A Story On Caste

: Part I.
: Folklore Of The Santal Parganas

There was once a village inhabited only by Musahars. Among them was

one girl who was so beautiful that she seemed more than human. Her

father and mother were so proud of her looks that they determined

not to marry her to a man of their own caste. They were constantly

discussing whom they should choose as a son-in-law; one day they began

to consider who were the greatest persons in the world. The old woman

was of opinio
that there was no one greater than Chando, the Sun God,

and suggested that they should marry the girl to him. Her husband

agreed and off they set and presented themselves before Chando. Chando

asked why they had come. "O Chando, we understand that you are the

greatest being in the world and we have come to marry our daughter

to you," Chando answered "I fancy there is some one greater than I,"

"Who is he?" asked the parents. "The cloud is greater than I, for it

can hide my face and quench my rays."

At this the father and mother hurried off with their daughter in search

of the Cloud, and when they found him, told him that they had brought

their daughter to give him to wife, as he was the greatest being in

the world. "I may be great," said the Cloud, "but there is a greater

than I, the Wind. The Wind rises and blows me away in a minute." So

they went in search of the Wind and when they found him, explained

to him why they had brought him their daughter. The Wind said "I am

strong but there are stronger than I: the Mountains are stronger. I can

blow things down or whirl them away, but I cannot move the mountains."
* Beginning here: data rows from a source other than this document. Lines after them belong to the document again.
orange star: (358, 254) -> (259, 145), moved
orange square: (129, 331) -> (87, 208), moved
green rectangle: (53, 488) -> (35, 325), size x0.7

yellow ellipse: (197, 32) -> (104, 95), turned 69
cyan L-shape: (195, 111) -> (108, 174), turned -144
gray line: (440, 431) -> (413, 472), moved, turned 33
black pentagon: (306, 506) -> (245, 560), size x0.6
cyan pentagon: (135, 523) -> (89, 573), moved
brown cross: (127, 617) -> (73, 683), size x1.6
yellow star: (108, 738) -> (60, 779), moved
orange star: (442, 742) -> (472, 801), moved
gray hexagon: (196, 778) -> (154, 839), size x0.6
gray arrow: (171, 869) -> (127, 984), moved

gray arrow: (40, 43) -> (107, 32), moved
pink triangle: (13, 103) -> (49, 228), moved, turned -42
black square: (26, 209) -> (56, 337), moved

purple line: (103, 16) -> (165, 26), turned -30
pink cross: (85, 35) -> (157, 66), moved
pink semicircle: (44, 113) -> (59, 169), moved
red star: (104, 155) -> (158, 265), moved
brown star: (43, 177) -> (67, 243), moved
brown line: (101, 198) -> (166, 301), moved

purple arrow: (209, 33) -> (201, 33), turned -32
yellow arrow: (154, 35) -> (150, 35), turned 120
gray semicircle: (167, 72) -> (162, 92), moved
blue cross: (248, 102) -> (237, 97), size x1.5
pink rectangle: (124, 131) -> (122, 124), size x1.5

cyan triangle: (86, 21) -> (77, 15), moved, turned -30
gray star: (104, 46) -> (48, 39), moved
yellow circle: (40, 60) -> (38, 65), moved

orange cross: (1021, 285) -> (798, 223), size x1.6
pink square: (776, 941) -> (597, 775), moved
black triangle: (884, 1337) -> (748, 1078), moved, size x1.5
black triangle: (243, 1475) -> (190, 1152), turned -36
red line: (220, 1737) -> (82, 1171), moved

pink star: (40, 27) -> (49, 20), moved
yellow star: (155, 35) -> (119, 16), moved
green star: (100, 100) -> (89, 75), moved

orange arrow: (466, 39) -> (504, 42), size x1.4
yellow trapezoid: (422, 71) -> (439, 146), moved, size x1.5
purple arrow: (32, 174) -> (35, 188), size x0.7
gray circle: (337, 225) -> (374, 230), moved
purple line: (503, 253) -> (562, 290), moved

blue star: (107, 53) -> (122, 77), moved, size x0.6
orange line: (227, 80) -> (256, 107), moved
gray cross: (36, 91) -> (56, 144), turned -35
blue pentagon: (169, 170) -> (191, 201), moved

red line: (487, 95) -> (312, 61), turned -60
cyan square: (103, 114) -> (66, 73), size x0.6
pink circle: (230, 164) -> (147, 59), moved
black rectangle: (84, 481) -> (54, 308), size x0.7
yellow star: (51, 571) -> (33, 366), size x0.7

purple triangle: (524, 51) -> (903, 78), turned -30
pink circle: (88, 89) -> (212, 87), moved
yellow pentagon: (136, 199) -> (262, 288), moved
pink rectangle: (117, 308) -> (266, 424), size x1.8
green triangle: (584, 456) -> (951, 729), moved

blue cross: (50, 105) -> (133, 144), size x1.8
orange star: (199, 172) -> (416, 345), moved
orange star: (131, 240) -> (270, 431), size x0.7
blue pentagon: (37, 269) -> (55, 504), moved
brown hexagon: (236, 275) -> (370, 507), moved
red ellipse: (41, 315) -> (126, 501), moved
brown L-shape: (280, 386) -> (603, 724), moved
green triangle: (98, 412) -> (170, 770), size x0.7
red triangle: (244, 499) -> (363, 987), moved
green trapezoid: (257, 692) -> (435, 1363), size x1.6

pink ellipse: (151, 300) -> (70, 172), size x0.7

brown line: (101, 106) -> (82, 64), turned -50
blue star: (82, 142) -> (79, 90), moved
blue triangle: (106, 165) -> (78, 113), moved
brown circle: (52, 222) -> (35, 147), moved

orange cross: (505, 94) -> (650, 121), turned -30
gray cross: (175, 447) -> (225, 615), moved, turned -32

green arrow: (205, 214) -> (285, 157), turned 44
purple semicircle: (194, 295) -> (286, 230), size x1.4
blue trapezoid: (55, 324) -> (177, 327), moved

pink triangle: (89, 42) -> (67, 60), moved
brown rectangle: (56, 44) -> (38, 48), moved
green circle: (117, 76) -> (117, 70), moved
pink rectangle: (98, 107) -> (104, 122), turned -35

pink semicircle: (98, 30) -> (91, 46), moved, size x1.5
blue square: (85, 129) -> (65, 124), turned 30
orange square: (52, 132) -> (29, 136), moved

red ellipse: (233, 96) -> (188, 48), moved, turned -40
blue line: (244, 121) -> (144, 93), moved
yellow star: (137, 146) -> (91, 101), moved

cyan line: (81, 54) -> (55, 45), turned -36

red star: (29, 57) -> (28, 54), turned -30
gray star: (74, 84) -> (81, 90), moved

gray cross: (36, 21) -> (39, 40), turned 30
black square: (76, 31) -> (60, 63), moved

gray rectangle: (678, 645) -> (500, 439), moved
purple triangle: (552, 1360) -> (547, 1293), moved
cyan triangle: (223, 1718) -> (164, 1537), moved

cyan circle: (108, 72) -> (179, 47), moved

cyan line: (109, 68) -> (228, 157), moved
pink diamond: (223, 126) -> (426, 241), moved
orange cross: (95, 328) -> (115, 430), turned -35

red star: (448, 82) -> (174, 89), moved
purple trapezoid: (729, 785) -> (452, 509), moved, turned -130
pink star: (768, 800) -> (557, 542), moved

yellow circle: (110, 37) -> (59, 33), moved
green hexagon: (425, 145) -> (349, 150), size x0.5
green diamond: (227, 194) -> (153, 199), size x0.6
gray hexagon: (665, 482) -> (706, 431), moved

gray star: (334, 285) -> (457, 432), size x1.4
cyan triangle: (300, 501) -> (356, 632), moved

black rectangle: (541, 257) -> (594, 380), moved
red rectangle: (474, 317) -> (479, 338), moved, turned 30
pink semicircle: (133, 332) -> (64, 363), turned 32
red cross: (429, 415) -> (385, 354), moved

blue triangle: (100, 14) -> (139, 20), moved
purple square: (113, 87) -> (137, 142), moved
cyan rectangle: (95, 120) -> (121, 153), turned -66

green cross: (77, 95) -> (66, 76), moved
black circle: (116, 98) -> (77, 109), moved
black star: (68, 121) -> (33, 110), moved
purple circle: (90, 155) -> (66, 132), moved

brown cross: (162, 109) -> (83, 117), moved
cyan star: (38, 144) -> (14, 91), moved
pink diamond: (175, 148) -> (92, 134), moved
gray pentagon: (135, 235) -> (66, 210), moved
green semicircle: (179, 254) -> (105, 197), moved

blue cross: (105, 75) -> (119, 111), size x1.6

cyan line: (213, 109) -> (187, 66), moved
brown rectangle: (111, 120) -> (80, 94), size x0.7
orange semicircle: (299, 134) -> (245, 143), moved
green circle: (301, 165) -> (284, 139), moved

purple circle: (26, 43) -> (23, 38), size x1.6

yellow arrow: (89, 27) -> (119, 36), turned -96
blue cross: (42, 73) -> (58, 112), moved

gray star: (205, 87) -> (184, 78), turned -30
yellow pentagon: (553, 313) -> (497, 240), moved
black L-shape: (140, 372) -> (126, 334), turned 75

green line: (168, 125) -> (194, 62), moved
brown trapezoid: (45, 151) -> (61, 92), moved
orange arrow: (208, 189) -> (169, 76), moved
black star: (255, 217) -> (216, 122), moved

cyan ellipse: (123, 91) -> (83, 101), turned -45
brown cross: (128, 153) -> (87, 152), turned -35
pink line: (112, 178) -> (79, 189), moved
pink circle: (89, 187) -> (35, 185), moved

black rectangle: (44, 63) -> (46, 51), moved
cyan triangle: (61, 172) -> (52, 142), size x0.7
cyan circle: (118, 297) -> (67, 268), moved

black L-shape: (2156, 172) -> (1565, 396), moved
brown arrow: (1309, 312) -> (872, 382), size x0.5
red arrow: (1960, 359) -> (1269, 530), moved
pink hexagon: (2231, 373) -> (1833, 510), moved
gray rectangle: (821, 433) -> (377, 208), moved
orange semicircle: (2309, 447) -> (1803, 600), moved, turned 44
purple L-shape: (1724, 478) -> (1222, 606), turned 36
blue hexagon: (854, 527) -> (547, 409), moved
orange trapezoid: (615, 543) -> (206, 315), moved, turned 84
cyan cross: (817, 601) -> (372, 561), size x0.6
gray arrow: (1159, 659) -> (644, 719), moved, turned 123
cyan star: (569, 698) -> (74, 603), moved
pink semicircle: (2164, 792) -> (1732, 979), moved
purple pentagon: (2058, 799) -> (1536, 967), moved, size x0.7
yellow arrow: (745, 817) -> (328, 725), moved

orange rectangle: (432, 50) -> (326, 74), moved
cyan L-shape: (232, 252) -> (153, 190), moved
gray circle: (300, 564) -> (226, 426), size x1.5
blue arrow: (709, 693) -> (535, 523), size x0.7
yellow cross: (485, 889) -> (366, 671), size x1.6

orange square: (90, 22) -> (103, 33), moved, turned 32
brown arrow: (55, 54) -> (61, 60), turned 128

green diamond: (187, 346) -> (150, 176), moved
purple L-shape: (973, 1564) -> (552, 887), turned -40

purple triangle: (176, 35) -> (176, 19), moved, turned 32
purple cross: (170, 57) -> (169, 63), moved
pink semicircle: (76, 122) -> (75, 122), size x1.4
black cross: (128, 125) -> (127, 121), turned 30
So on they went to the Mountain and explained their errand. The

Mountain said "I am great but there are more powerful than I. The

ground-rat is more powerful, for however high I may be the ground-rats

burrow holes in me and I cannot resist them."

The poor parents by this time began to feel rather discouraged,

but still they made up their minds to persevere and went on to look

for the ground-rat. They found him and offered him their daughter in

marriage, but the ground-rat denied that he was the most powerful

being on earth, the Musahars were more powerful for they lived by

digging out ground-rats and eating them.

The hapless couple went home very dejectedly, reflecting that they

had begun by despising their own caste and had gone in search of

something greater and had ended where they begun. So they arranged

to marry their daughter to a man of their own caste after all.

Moral You should not despise your own caste or race; you cannot

help what caste you are born into. A Santal may learn to read and

write and associate with men of good position and thereby his mind

may be perverted. He may wish to change his caste become a Sadhu, or

a Kherwar, or a Boistab, or a Mussulman, or a Christian or anything

else; but people will still know him for a beef-eating Santal. If he

becomes a Christian, no one will think him the equal of a Saheb or

a Brahman; no Saheb will marry his daughter or give him his daughter

in marriage. Remember what happened to the Musahar, who despised his

own caste. God caused you to be born in a certain caste. He and not

we made the different castes and He knows what is good and bad for us.